Learning from Imperfect Demonstrations via Adversarial Confidence Transfer
This addresses the limitation of assuming expert demonstrations in real-world applications where data may be suboptimal or include failures, though it is incremental as it builds on existing learning from demonstration methods.
The paper tackles the problem of learning from imperfect demonstrations by transferring confidence predictors from a source environment with labeled confidence to a target environment with unlabeled demonstrations, using adversarial distribution matching on partial trajectories. Experiments in simulated environments and a real robot task show that this approach learns a policy with the highest expected return.
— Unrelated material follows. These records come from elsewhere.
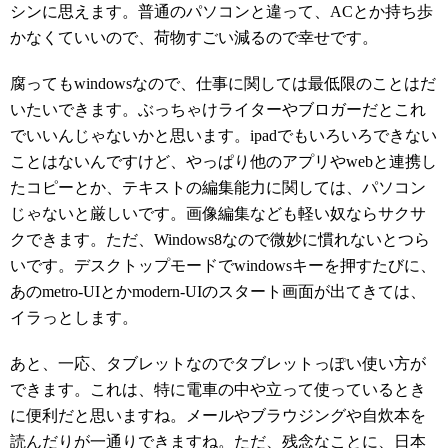
シンに思えます。普通のパソコンと違って、ACとか持ち歩
かなくていいので、荷物すごい減るので幸せです。
腐ってもwindowsなので、仕事に関しては最低限のことはだ
いたいできます。ぶっちゃけライターやブロガーだとこれ
でいいんじゃないかと思います。ipadでもいろいろできない
ことはないんですけど、やっぱり他のアプリやwebと連携し
たコピーとか、テキストの編集能力に関しては、パソコン
じゃないと厳しいです。画像編集なども軽い奴ならサクサ
クできます。ただ、Windows8なので微妙に慣れないとつら
いです。デスクトップモードでwindowsキーを押すたびに、
あのmetro-UIとかmodern-UIのスタート画面が出てきては、
イラっとします。
あと、一応、タブレットなのでタブレットっぽい使い方が
できます。これは、特に電車の中や立って使っているとき
に便利だと思いますね。メールやブラウジングや自炊本を
読んだりが一通りできますね。ただ、残念なことに、日本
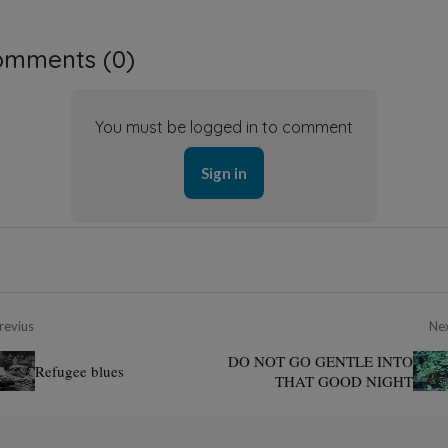
omments (
0
)
You must be logged in to comment
Sign in
revius
Ne
DO NOT GO GENTLE INTO
Refugee blues
THAT GOOD NIGHT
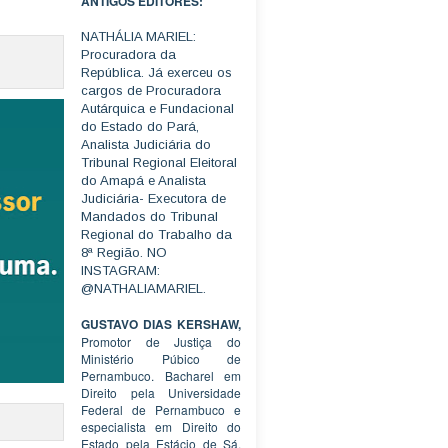
ANTIGOS EDITORES:
NATHÁLIA MARIEL:
Procuradora da
República. Já exerceu os
cargos de Procuradora
Autárquica e Fundacional
do Estado do Pará,
Analista Judiciária do
Tribunal Regional Eleitoral
do Amapá e Analista
Judiciária- Executora de
Mandados do Tribunal
Regional do Trabalho da
8ª Região. NO
INSTAGRAM:
@NATHALIAMARIEL.
GUSTAVO DIAS KERSHAW,
Promotor de Justiça do
Ministério Púbico de
Pernambuco. Bacharel em
Direito pela Universidade
Federal de Pernambuco e
especialista em Direito do
Estado pela Estácio de Sá.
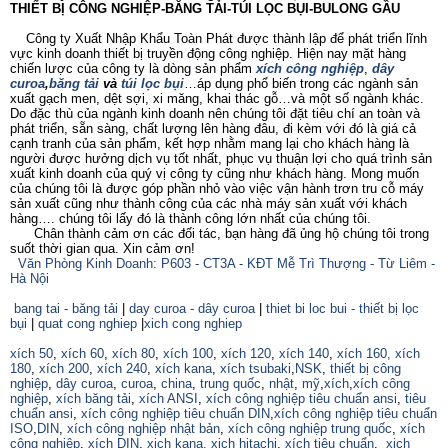
THIẾT BỊ CÔNG NGHIỆP-BĂNG TẢI-TÚI LỌC BỤI-BULONG GẦU
Công ty Xuất Nhập Khẩu Toàn Phát được thành lập để phát triển lĩnh
vực kinh doanh thiết bị truyền động công nghiệp. Hiện nay mặt hàng
chiến lược của công ty là dòng sản phẩm
xích công nghiệp
,
dây
curoa
,
băng tải
và
túi lọc bụi
…áp dụng phổ biến trong các ngành sản
xuất gạch men, dệt sợi, xi măng, khai thác gỗ…và một số ngành khác.
Do đặc thù của ngành kinh doanh nên chúng tôi đặt tiêu chí an toàn và
phát triển, sẵn sàng, chất lượng lên hàng đâu, đi kèm với đó là giá cả
cạnh tranh của sản phẩm, kết hợp nhằm mang lại cho khách hàng là
người được hưởng dịch vụ tốt nhất, phục vụ thuận lợi cho quá trình sản
xuất kinh doanh của quý vị công ty cũng như khách hàng. Mong muốn
của chúng tôi là được góp phần nhỏ vào việc vận hành trơn tru cỗ máy
sản xuất cũng như thành công của các nhà máy sản xuất với khách
hàng…. chúng tôi lấy đó là thành công lớn nhất của chúng tôi.
Chân thành cảm ơn các đối tác, bạn hàng đã ủng hộ chúng tôi trong
suốt thời gian qua. Xin cảm ơn!
Văn Phòng Kinh Doanh: P603 - CT3A - KĐT Mễ Trì Thượng - Từ Liêm -
Hà Nội
bang tai - băng tải
|
day curoa - dây curoa
|
thiet bi loc bui - thiết bị lọc
bụi
|
quat cong nghiep
|
xich cong nghiep
xích 50
,
xích 60
,
xích 80
,
xích 100
,
xích 120
,
xích 140
,
xích 160,
xích
180
,
xích 200
,
xích 240
,
xích kana
,
xích tsubaki
,
NSK
,
thiết bị công
nghiệp
,
dây curoa
,
curoa
,
china
,
trung quốc
,
nhật
,
mỹ
,
xích
,
xích công
nghiệp
,
xích băng tải
,
xích ANSI
,
xích công nghiệp tiêu chuẩn ansi
,
tiêu
chuẩn ansi
,
xích công nghiệp tiêu chuẩn DIN
,
xích công nghiệp tiêu chuẩn
ISO
,
DIN
,
xích công nghiệp nhật bản
,
xích công nghiệp trung quốc
,
xích
công nghiệp
,
xích DIN
,
xich kana,
xich hitachi
,
xích tiêu chuẩn
,
xich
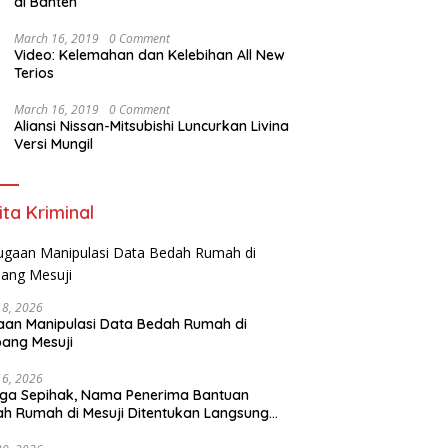
di Banten
March 16, 2019
0 Comment
Video: Kelemahan dan Kelebihan All New
Terios
March 16, 2019
0 Comment
Aliansi Nissan-Mitsubishi Luncurkan Livina
Versi Mungil
ita Kriminal
18, 2026
an Manipulasi Data Bedah Rumah di
ang Mesuji
16, 2026
ga Sepihak, Nama Penerima Bantuan
h Rumah di Mesuji Ditentukan Langsung
 Bupati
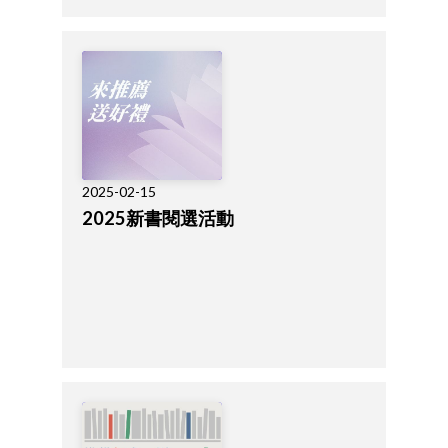
2025-02-15
2025新書閱選活動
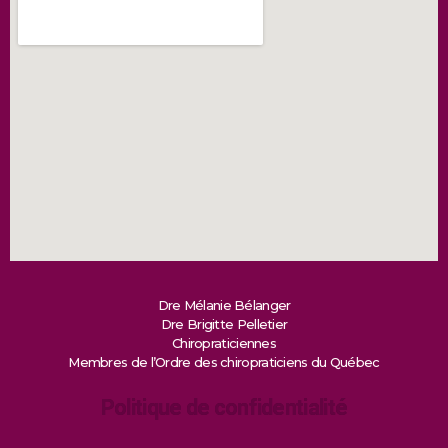
Dre Mélanie Bélanger
Dre Brigitte Pelletier
Chiropraticiennes
Membres de l’Ordre des chiropraticiens du Québec
Politique de confidentialité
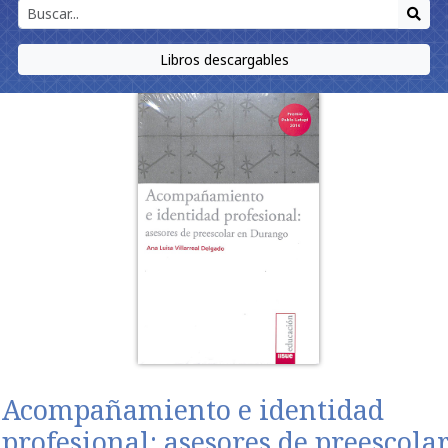
Libros descargables
Acompañamiento e identidad
profesional: asesores de preescola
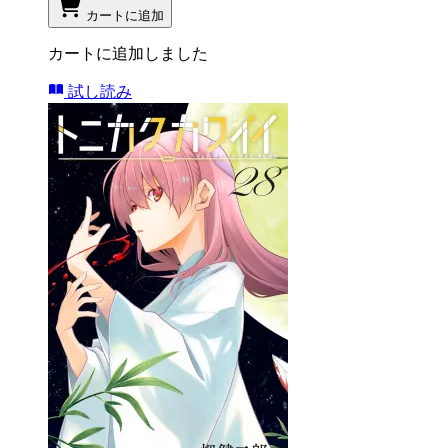
カートに追加
カートに追加しました
試し読み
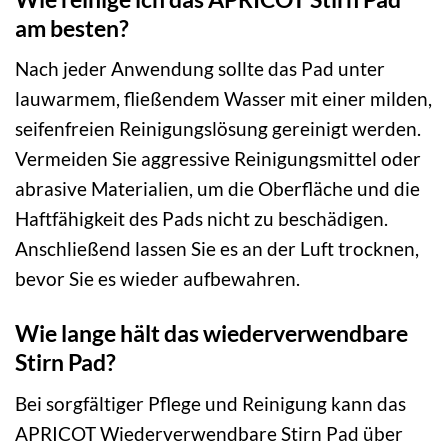
am besten?
Nach jeder Anwendung sollte das Pad unter
lauwarmem, fließendem Wasser mit einer milden,
seifenfreien Reinigungslösung gereinigt werden.
Vermeiden Sie aggressive Reinigungsmittel oder
abrasive Materialien, um die Oberfläche und die
Haftfähigkeit des Pads nicht zu beschädigen.
Anschließend lassen Sie es an der Luft trocknen,
bevor Sie es wieder aufbewahren.
Wie lange hält das wiederverwendbare
Stirn Pad?
Bei sorgfältiger Pflege und Reinigung kann das
APRICOT Wiederverwendbare Stirn Pad über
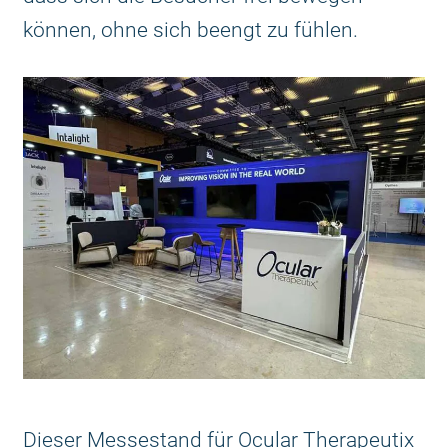
können, ohne sich beengt zu fühlen.
Dieser Messestand für Ocular Therapeutix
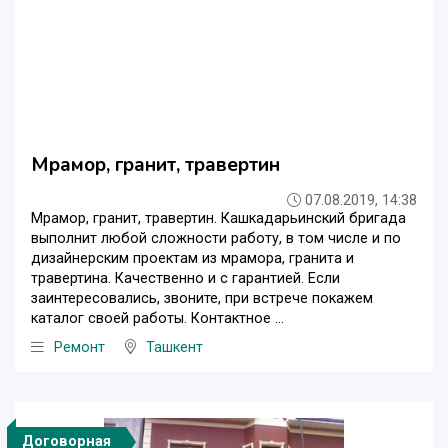
Мрамор, гранит, травертин
07.08.2019, 14:38
Мрамор, гранит, травертин. Кашкадарьинский бригада
выполнит любой сложности работу, в том числе и по
дизайнерским проектам из мрамора, гранита и
травертина. Качественно и с гарантией. Если
заинтересовались, звоните, при встрече покажем
каталог своей работы. Контактное ...
Ремонт
Ташкент
Договорная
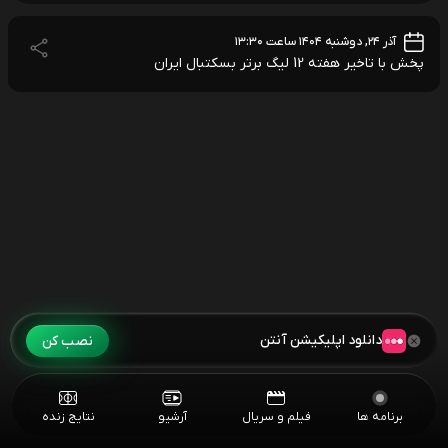
آذر ۲۴, دوشنبه ۱۴۰۴ ساعت ۱۳:۳۰
پخش با تاخیر هفته 12 لیگ برتر بسکتبال ایران
دانلود اپلیکیشن آنتن
نصب کن
برنامه ها
فیلم و سریال
آرشیو
نتایج زنده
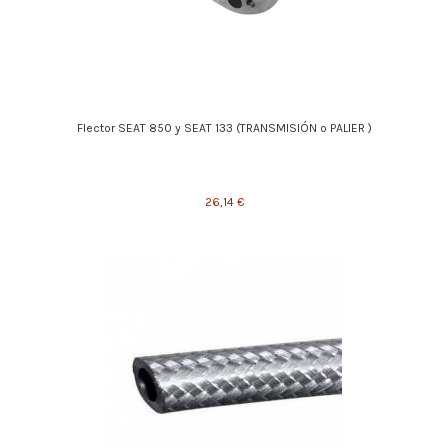
Flector SEAT 850 y SEAT 133 (TRANSMISIÓN o PALIER )
26,14 €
Existing learning from demonstration algorithms usually assume access to expert demonstrations. However, this assumption is limiting in many real-world applications since the collected demonstrations may be suboptimal or even consist of failure cases. We therefore study the problem of learning from imperfect demonstrations by learning a confidence predictor. Specifically, we rely on demonstrations along with their confidence values from a different correspondent environment (source environment) to learn a confidence predictor for the environment we aim to learn a policy in (target environment -- where we only have unlabeled demonstrations.) We learn a common latent space through adversarial distribution matching of multi-length partial trajectories to enable the transfer of confidence across source and target environments. The learned confidence reweights the demonstrations to enable learning more from informative demonstrations and discarding the irrelevant ones. Our experiments in three simulated environments and a real robot reaching task demonstrate that our approach learns a policy with the highest expected return.